Task statement:
For each entry, restate it word for word while omitting any image it holds.

(Stored data entries)

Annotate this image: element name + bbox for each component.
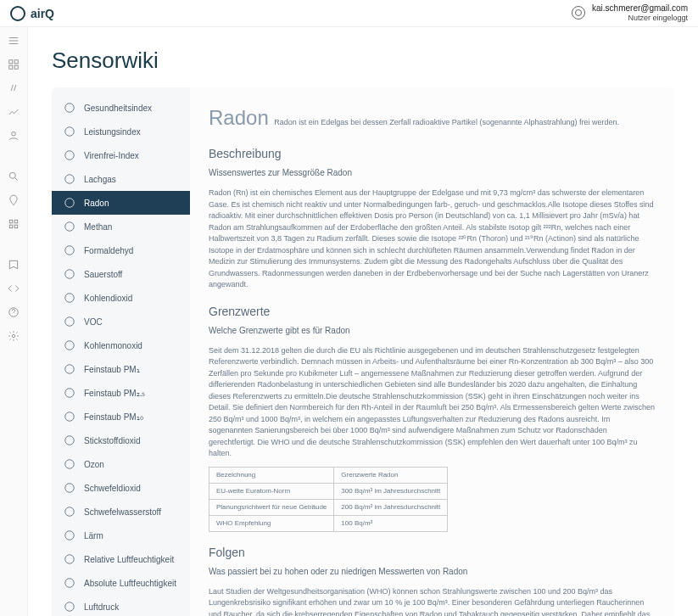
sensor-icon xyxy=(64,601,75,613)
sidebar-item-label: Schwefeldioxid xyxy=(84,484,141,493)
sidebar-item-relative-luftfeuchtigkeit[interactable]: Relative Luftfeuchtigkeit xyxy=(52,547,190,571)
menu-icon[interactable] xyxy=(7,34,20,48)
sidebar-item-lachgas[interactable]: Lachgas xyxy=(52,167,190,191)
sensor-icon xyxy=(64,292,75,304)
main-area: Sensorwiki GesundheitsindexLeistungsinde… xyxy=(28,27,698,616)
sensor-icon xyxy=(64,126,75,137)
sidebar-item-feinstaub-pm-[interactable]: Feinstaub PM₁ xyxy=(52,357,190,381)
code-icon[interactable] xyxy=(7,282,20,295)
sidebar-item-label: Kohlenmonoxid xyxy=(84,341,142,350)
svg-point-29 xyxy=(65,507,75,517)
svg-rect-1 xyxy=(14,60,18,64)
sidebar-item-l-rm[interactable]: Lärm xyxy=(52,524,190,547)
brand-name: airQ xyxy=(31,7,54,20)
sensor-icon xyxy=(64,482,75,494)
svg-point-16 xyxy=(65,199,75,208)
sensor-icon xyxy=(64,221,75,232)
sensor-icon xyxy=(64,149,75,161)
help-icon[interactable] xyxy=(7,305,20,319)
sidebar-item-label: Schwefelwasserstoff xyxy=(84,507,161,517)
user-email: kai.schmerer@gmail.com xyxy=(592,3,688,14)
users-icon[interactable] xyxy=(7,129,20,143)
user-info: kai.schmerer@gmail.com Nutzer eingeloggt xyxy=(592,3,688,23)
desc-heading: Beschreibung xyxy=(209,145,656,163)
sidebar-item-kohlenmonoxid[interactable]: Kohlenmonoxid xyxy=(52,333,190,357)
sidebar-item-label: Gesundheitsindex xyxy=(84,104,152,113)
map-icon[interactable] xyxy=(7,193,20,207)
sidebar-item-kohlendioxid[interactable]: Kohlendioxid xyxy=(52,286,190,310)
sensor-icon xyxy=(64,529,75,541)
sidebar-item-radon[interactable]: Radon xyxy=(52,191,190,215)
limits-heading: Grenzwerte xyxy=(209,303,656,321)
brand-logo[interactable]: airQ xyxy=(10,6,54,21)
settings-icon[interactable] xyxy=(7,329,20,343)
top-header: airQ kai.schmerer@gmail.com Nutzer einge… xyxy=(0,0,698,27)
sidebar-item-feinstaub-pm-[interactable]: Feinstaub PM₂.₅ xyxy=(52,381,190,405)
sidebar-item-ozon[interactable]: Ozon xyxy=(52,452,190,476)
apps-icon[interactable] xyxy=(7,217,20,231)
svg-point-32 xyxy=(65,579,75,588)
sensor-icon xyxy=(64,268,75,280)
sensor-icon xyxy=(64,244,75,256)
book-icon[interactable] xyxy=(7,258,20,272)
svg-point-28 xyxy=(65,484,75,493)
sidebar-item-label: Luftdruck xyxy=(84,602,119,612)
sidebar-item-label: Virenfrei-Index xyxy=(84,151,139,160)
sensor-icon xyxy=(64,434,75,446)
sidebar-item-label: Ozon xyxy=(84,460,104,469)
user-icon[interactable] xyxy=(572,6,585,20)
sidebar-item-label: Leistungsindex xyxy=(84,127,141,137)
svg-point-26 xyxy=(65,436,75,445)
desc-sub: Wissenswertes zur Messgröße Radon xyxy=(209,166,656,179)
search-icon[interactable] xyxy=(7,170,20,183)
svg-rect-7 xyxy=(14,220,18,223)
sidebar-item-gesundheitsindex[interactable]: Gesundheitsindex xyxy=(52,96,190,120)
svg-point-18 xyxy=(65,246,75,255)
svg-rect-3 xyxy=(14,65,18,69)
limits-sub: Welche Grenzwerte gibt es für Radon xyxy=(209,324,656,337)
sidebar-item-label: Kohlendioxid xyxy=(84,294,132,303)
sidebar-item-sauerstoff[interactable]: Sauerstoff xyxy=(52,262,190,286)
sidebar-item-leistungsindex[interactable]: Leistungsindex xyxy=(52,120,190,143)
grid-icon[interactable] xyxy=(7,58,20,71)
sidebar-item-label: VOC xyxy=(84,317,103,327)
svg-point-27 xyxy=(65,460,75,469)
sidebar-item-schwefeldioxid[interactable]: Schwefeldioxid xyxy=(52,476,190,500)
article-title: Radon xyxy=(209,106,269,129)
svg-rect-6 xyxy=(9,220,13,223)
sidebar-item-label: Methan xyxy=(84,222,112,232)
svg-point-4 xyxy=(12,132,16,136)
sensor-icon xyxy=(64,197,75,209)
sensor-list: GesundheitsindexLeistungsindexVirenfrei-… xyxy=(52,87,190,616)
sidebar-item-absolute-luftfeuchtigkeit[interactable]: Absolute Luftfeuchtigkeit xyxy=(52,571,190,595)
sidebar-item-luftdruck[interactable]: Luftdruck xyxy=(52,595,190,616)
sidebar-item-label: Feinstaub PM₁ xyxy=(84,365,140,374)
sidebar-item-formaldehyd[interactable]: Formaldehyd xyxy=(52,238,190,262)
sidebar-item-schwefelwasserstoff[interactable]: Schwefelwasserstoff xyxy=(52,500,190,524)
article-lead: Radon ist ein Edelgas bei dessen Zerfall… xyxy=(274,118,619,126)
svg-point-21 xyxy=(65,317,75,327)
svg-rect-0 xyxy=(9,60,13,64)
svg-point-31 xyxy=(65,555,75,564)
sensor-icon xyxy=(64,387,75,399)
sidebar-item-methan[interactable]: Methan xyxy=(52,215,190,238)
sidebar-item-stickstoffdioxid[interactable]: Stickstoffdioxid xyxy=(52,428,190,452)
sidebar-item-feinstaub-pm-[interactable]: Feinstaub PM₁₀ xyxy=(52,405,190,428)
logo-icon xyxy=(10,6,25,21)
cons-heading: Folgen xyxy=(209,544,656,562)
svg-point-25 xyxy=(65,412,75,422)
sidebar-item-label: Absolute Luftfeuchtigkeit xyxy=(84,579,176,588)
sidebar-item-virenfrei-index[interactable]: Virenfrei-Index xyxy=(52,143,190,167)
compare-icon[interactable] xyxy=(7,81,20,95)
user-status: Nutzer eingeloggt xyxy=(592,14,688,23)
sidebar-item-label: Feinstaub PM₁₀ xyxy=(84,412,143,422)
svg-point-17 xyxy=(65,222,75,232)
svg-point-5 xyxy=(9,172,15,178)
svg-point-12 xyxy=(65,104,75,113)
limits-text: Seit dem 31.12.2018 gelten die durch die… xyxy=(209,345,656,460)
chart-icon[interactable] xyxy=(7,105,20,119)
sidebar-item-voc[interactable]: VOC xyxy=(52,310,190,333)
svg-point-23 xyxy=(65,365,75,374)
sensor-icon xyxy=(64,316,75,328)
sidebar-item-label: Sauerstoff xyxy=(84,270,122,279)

Solution for this problem:
Annotate this image: element name + bbox for each component.
sensor-icon xyxy=(64,601,75,613)
sidebar-item-label: Schwefeldioxid xyxy=(84,484,141,493)
sidebar-item-relative-luftfeuchtigkeit[interactable]: Relative Luftfeuchtigkeit xyxy=(52,547,190,571)
menu-icon[interactable] xyxy=(7,34,20,48)
sidebar-item-lachgas[interactable]: Lachgas xyxy=(52,167,190,191)
sensor-icon xyxy=(64,292,75,304)
main-area: Sensorwiki GesundheitsindexLeistungsinde… xyxy=(28,27,698,616)
sensor-icon xyxy=(64,126,75,137)
sidebar-item-feinstaub-pm-[interactable]: Feinstaub PM₁ xyxy=(52,357,190,381)
code-icon[interactable] xyxy=(7,282,20,295)
sidebar-item-label: Kohlenmonoxid xyxy=(84,341,142,350)
svg-point-29 xyxy=(65,507,75,517)
svg-rect-1 xyxy=(14,60,18,64)
sidebar-item-l-rm[interactable]: Lärm xyxy=(52,524,190,547)
brand-name: airQ xyxy=(31,7,54,20)
sensor-icon xyxy=(64,482,75,494)
svg-point-16 xyxy=(65,199,75,208)
sensor-icon xyxy=(64,221,75,232)
sensor-icon xyxy=(64,149,75,161)
help-icon[interactable] xyxy=(7,305,20,319)
sidebar-item-label: Schwefelwasserstoff xyxy=(84,507,161,517)
user-email: kai.schmerer@gmail.com xyxy=(592,3,688,14)
users-icon[interactable] xyxy=(7,129,20,143)
user-info: kai.schmerer@gmail.com Nutzer eingeloggt xyxy=(592,3,688,23)
desc-heading: Beschreibung xyxy=(209,145,656,163)
sidebar-item-kohlenmonoxid[interactable]: Kohlenmonoxid xyxy=(52,333,190,357)
sidebar-item-label: Gesundheitsindex xyxy=(84,104,152,113)
map-icon[interactable] xyxy=(7,193,20,207)
sidebar-item-kohlendioxid[interactable]: Kohlendioxid xyxy=(52,286,190,310)
sensor-icon xyxy=(64,529,75,541)
sidebar-item-radon[interactable]: Radon xyxy=(52,191,190,215)
limits-heading: Grenzwerte xyxy=(209,303,656,321)
brand-logo[interactable]: airQ xyxy=(10,6,54,21)
settings-icon[interactable] xyxy=(7,329,20,343)
top-header: airQ kai.schmerer@gmail.com Nutzer einge… xyxy=(0,0,698,27)
sidebar-item-feinstaub-pm-[interactable]: Feinstaub PM₂.₅ xyxy=(52,381,190,405)
sidebar-item-ozon[interactable]: Ozon xyxy=(52,452,190,476)
apps-icon[interactable] xyxy=(7,217,20,231)
svg-point-32 xyxy=(65,579,75,588)
sensor-icon xyxy=(64,268,75,280)
sensor-icon xyxy=(64,244,75,256)
book-icon[interactable] xyxy=(7,258,20,272)
svg-point-28 xyxy=(65,484,75,493)
sidebar-item-label: Luftdruck xyxy=(84,602,119,612)
sidebar-item-label: Virenfrei-Index xyxy=(84,151,139,160)
sensor-icon xyxy=(64,434,75,446)
sidebar-item-label: Ozon xyxy=(84,460,104,469)
user-icon[interactable] xyxy=(572,6,585,20)
sidebar-item-label: Leistungsindex xyxy=(84,127,141,137)
svg-point-26 xyxy=(65,436,75,445)
desc-sub: Wissenswertes zur Messgröße Radon xyxy=(209,166,656,179)
search-icon[interactable] xyxy=(7,170,20,183)
svg-rect-7 xyxy=(14,220,18,223)
sidebar-item-gesundheitsindex[interactable]: Gesundheitsindex xyxy=(52,96,190,120)
svg-point-18 xyxy=(65,246,75,255)
svg-rect-3 xyxy=(14,65,18,69)
limits-sub: Welche Grenzwerte gibt es für Radon xyxy=(209,324,656,337)
sidebar-item-label: Kohlendioxid xyxy=(84,294,132,303)
sidebar-item-sauerstoff[interactable]: Sauerstoff xyxy=(52,262,190,286)
sidebar-item-leistungsindex[interactable]: Leistungsindex xyxy=(52,120,190,143)
grid-icon[interactable] xyxy=(7,58,20,71)
sidebar-item-label: VOC xyxy=(84,317,103,327)
svg-point-27 xyxy=(65,460,75,469)
sidebar-item-schwefeldioxid[interactable]: Schwefeldioxid xyxy=(52,476,190,500)
article-title: Radon xyxy=(209,106,269,129)
svg-rect-6 xyxy=(9,220,13,223)
sidebar-item-label: Methan xyxy=(84,222,112,232)
svg-point-4 xyxy=(12,132,16,136)
sensor-icon xyxy=(64,197,75,209)
sensor-list: GesundheitsindexLeistungsindexVirenfrei-… xyxy=(52,87,190,616)
sidebar-item-absolute-luftfeuchtigkeit[interactable]: Absolute Luftfeuchtigkeit xyxy=(52,571,190,595)
sidebar-item-luftdruck[interactable]: Luftdruck xyxy=(52,595,190,616)
sidebar-item-label: Feinstaub PM₁ xyxy=(84,365,140,374)
sidebar-item-formaldehyd[interactable]: Formaldehyd xyxy=(52,238,190,262)
sidebar-item-schwefelwasserstoff[interactable]: Schwefelwasserstoff xyxy=(52,500,190,524)
article-lead: Radon ist ein Edelgas bei dessen Zerfall… xyxy=(274,118,619,126)
svg-point-21 xyxy=(65,317,75,327)
svg-rect-0 xyxy=(9,60,13,64)
svg-point-31 xyxy=(65,555,75,564)
sensor-icon xyxy=(64,387,75,399)
sidebar-item-methan[interactable]: Methan xyxy=(52,215,190,238)
sidebar-item-stickstoffdioxid[interactable]: Stickstoffdioxid xyxy=(52,428,190,452)
sidebar-item-feinstaub-pm-[interactable]: Feinstaub PM₁₀ xyxy=(52,405,190,428)
logo-icon xyxy=(10,6,25,21)
cons-heading: Folgen xyxy=(209,544,656,562)
svg-point-25 xyxy=(65,412,75,422)
sidebar-item-label: Absolute Luftfeuchtigkeit xyxy=(84,579,176,588)
sidebar-item-virenfrei-index[interactable]: Virenfrei-Index xyxy=(52,143,190,167)
compare-icon[interactable] xyxy=(7,81,20,95)
user-status: Nutzer eingeloggt xyxy=(592,14,688,23)
sidebar-item-label: Feinstaub PM₁₀ xyxy=(84,412,143,422)
svg-point-17 xyxy=(65,222,75,232)
svg-point-5 xyxy=(9,172,15,178)
svg-point-12 xyxy=(65,104,75,113)
limits-text: Seit dem 31.12.2018 gelten die durch die… xyxy=(209,345,656,460)
chart-icon[interactable] xyxy=(7,105,20,119)
sidebar-item-voc[interactable]: VOC xyxy=(52,310,190,333)
svg-point-23 xyxy=(65,365,75,374)
sensor-icon xyxy=(64,316,75,328)
sidebar-item-label: Sauerstoff xyxy=(84,270,122,279)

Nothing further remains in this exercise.